3 - I don't see how this acts as an argument against recursive self-improvement. It doesn't matter if an AGI would lose to a specialised Chess bot of the same level. That does not stop it from FOOMing. If recursive self-improvement is possible, the AI just has to reach a certain capability level in each of X domains. This can be achieved eventually even if each X could be individually reached faster by a specialised machine.
4 - This is not an argument against FOOM, this is just a description of what the world might look like if FOOM does not happen and is not possible.
5 - I agree with you that superintelligence requires a very high level of strongly superhuman cognitive abilities. In a world where FOOM-level improvement is possible, these levels will be reached anyway. This is, again, not an argument that argues against FOOM - it seems more an argument of "If FOOM is not possible, we won't get a singleton through ordinary capabilities improvements".
In short - point 1 is a reasonable crux and I agree that if 1.0 and 1.1 were true, this would mean a recursively self-improving AI would quickly hit a ceiling of diminishing returns. I'd like to see a more detailed argument for why this would be expected.
Point 2 appears to have several misconceptions that are pretty fundamental to the understanding of what capabilities are and how they scale.
Points 3-5 do not, to me, seem to argue against the possibility of FOOM at all. They are interesting points, in that they argue against the concept of a singleton in the event that FOOM is not possible, but they don't present in argument in favor of that being the case.
Thanks for the detailed reply.
I'll try and address these objections later.
I think a big problem with FOOM is error propagation. For example, if an initial AI believes the earth is flat with probability ~1, then that belief will form part of the benchmark for evaluating the "next step up" AI. Non flat-earther AI's will be rejected for their "crazy"(from the AI's perspective) beliefs that the earth is round. Continue this up the chain, and you end up with a "super" AGI with an unwavering belief in flat earth conspiracy theories.
The same would apply to other, less noticeable errors in beliefs and reasoning, including beliefs about how to build better AI. Every attempt at foom is going to hampered by the initial flaws of the origin AI.
Natural selection is the ultimate selector. Any meta-system that faces this problem will be continually outcompeted and replaced by meta-systems that either have an architecture that can better mitigate this failure mode, or that have beliefs that are minimally detrimental to its unfolding when this failure mode occurs (in my evaluation, the first is much more likely than the second)

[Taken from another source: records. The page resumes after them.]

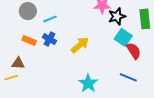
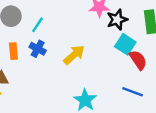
cyan line: (50, 19) -> (38, 25), turned -32
orange rectangle: (29, 40) -> (13, 51), turned 64

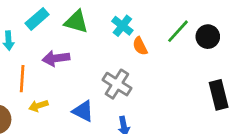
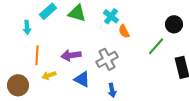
green line: (178, 31) -> (156, 46), moved
purple arrow: (56, 58) -> (71, 55), moved
gray cross: (117, 84) -> (107, 59), turned 30

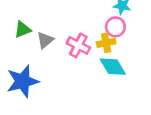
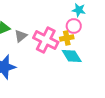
pink cross: (78, 45) -> (46, 40), size x1.4

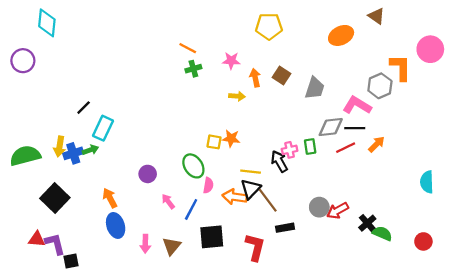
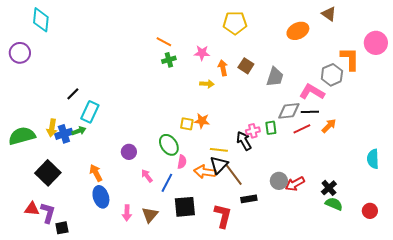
black cross: (367, 223) -> (329, 188), moved
purple L-shape: (55, 244) -> (48, 213), turned 30

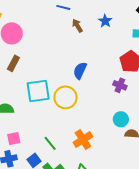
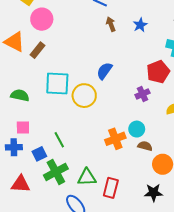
purple cross: (120, 85) -> (143, 94), turned 32
orange cross: (83, 139) -> (115, 139), moved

Indeed, better programs will outcompete worse ones, so I expect AI to improve gradually over time. Which is the opposite of foom. I don't quite understand what you mean by a "meta-system that faces this problem". Do you mean the problem of having imperfect beliefs, or not being perfectly rational? That's literally every system!
In this case "improve gradually over time" could take place over the course of a few days or even a few hours. So it's not actually antithetical to FOOM
So, for natural selection to function, there has to be a selection pressure towards the outcome in question, and sufficient time for the selection to occur. Can you explain how a flat-earther AI designed to solve mathematical equations would lose that belief in a matter of hours? Where is the selection pressure?